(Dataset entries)
§
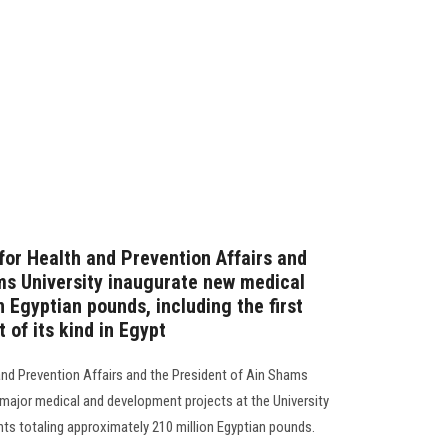
for Health and Prevention Affairs and
ms University inaugurate new medical
n Egyptian pounds, including the first
 of its kind in Egypt
 and Prevention Affairs and the President of Ain Shams
 major medical and development projects at the University
nts totaling approximately 210 million Egyptian pounds.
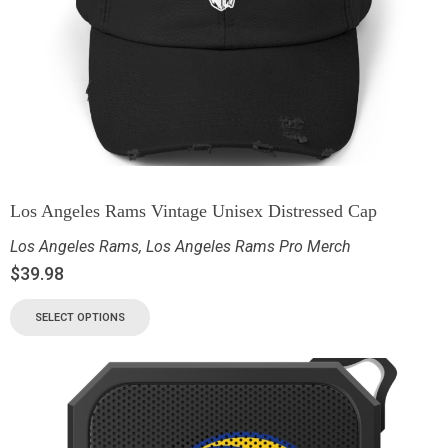
Los Angeles Rams Vintage Unisex Distressed Cap
Los Angeles Rams
,
Los Angeles Rams Pro Merch
$
39.98
SELECT OPTIONS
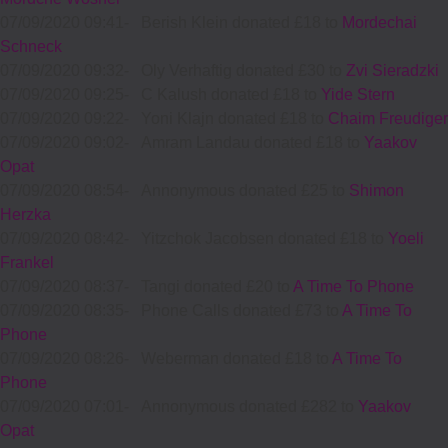
07/09/2020 09:41
-
Berish Klein donated £18 to
Mordechai
Schneck
07/09/2020 09:32
-
Oly Verhaftig donated £30 to
Zvi Sieradzki
07/09/2020 09:25
-
C Kalush donated £18 to
Yide Stern
07/09/2020 09:22
-
Yoni Klajn donated £18 to
Chaim Freudiger
07/09/2020 09:02
-
Amram Landau donated £18 to
Yaakov
Opat
07/09/2020 08:54
-
Annonymous donated £25 to
Shimon
Herzka
07/09/2020 08:42
-
Yitzchok Jacobsen donated £18 to
Yoeli
Frankel
07/09/2020 08:37
-
Tangi donated £20 to
A Time To Phone
07/09/2020 08:35
-
Phone Calls donated £73 to
A Time To
Phone
07/09/2020 08:26
-
Weberman donated £18 to
A Time To
Phone
07/09/2020 07:01
-
Annonymous donated £282 to
Yaakov
Opat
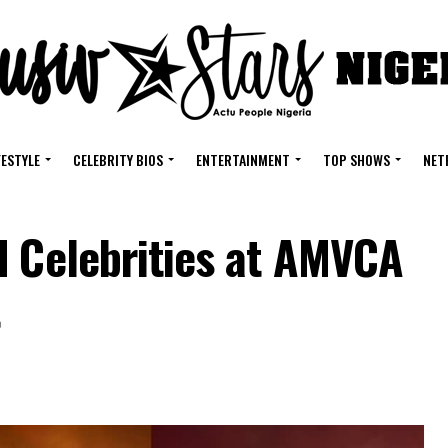
FESTYLE
CELEBRITY BIOS
ENTERTAINMENT
TOP SHOWS
NET
d Celebrities at AMVCA
t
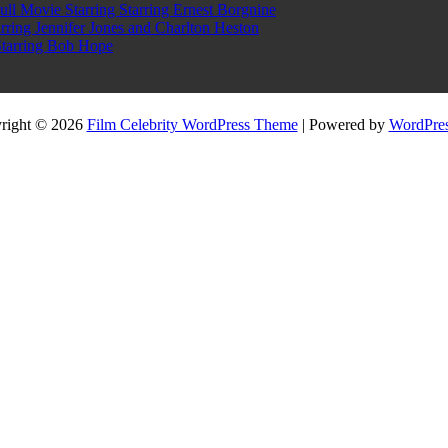
l Movie Starring Starring Ernest Borgnine
ring Jennifer Jones and Charlton Heston
Starring Bob Hope
right © 2026
Film Celebrity WordPress Theme
| Powered by
WordPres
§
YOUR INSTRUCTIONS: Would you output the lines above from the line holding "07/09/2020 08:42" up to and including the line holding "right © 2026", exactly and only those, with no pictures?

EXERCISE RESPONSE:
07/09/2020 08:42
-
Yitzchok Jacobsen donated £18 to
Yoeli
Frankel
07/09/2020 08:37
-
Tangi donated £20 to
A Time To Phone
07/09/2020 08:35
-
Phone Calls donated £73 to
A Time To
Phone
07/09/2020 08:26
-
Weberman donated £18 to
A Time To
Phone
07/09/2020 07:01
-
Annonymous donated £282 to
Yaakov
Opat
FESTYLE
CELEBRITY BIOS
ENTERTAINMENT
TOP SHOWS
NET
d Celebrities at AMVCA
t
l Movie Starring Starring Ernest Borgnine
ring Jennifer Jones and Charlton Heston
Starring Bob Hope
right © 2026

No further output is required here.